In terms of surgical outcomes, patients in the CPSH group showed greater estimated blood loss and longer hospital stays than the Non-CSPH group for the following reasons. First, the blood loss would increase during hepatic parenchymal transection as a result of abundant peripheral collateral circulation and higher portal pressure in CSPH patients. Second, it was more challenging to control intraoperative bleeding in patients complicated with splenic thrombocytopenia or hepatic coagulation dysfunction [23]. Finally, HCC patients with CSPH generally had impaired liver function, which caused prolonged postoperative recovery frequently [24].

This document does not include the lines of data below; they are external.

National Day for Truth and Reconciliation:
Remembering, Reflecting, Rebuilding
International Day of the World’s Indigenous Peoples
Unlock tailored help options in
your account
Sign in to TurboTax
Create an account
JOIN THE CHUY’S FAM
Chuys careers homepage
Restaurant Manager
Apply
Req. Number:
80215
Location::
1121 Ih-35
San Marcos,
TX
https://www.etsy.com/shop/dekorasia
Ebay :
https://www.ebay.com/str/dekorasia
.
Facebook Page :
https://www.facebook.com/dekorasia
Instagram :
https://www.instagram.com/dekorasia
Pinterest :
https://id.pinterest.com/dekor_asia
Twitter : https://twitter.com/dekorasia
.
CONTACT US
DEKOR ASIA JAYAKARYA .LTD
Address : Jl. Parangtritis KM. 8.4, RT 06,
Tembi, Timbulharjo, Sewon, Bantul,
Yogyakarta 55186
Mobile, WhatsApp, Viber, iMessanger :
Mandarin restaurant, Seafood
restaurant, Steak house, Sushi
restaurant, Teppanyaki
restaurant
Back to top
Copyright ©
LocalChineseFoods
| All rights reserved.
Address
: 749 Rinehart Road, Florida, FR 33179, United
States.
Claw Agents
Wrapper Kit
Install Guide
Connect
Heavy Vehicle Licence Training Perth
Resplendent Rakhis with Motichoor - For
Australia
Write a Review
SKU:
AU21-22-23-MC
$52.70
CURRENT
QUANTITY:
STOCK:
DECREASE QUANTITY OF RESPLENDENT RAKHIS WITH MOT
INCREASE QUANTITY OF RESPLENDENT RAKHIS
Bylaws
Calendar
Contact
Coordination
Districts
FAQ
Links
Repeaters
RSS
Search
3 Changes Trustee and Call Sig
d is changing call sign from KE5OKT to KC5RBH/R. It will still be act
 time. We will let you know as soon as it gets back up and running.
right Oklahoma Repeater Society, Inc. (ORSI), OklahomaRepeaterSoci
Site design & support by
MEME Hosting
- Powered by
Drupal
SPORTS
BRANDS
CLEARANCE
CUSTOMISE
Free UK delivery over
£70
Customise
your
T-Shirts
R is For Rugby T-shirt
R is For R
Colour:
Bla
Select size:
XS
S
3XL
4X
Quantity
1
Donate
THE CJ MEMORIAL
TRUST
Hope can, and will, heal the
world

However, no significant difference between the two groups was found in operative time, conversion rate to open surgery, and overall complication rate. Independent risk factors for the conversion rate to open surgery during LH included large tumor size, extensive hepatectomy, cirrhosis, and portal hypertension [25,26,27]. Through a meta-analysis, Wang et al. revealed no significant difference in the conversion rate to open surgery between patients with and without cirrhosis performing LH [28]. This study was consistent with our findings and further supported our results. Additionally, studies have shown that operative time is an independent risk factor for complication rate in patients performing LH, with a 60% increase in the postoperative complication rate for each additional hour of operation time [29, 30]. Furthermore, several investigations have revealed that the postoperative complication rate following LH was higher in patients who were converted to OH than those who did not [31]. Therefore, our findings (i.e., comparable overall complication rate) might be attributed to comparable operative time and conversion to open surgery between the two groups.

Concerning the oncological outcomes, our study found equivalence in 1-, 3-, and 5-year OS between the CPSH and Non-CSPH groups. A recent meta-analysis suggested that CSPH is an independent risk factor for long-term OS in HCC patients after partial hepatectomy, with a negative impact on the 5-year OS. However, CSPH did not affect the long-term outcome in a subgroup of European HCC patients [32]. The reason might be that HCC patients in Europe are diagnosed at an early stage, and the selection criteria for surgery are stricter than those in Asia. Our meta-analysis found that the two groups had comparable oncological outcomes for the following reasons: (a) the number of cases from Europe or Asia was comparable in the included studies. (b) all Asian and some European studies used the propensity matching score to balance the baseline level and eliminate the selection bias among groups.

Our study also had several limitations: (a) The screening criteria of the patient were different, e.g., the diagnostic criteria of CSPH varied among the included studies. (b) The enrolled studies were mainly retrospective studies, and high-quality studies such as RCTs are lacking. (c) Most included studies are absent of long-term DFS; thus, the impact of CSPH on long-term outcomes such as recurrence and metastasis could not be further evaluated. Therefore, it is crucial to conduct prospective, multicenter, and long-term follow-up RCTs with a large sample size to determine the impact of LH on the surgical and oncological outcomes of HCC patients with CPSH.

Conclusions

In summary, HCC patients with CSPH have surgical and oncological outcomes comparable to those without CSPH. Therefore, LH is a safe and effective treatment for HCC patients with CSPH on the assumption of reasonable screening of patients. HCC combined with CSPH may serve as a surgical indication for LH.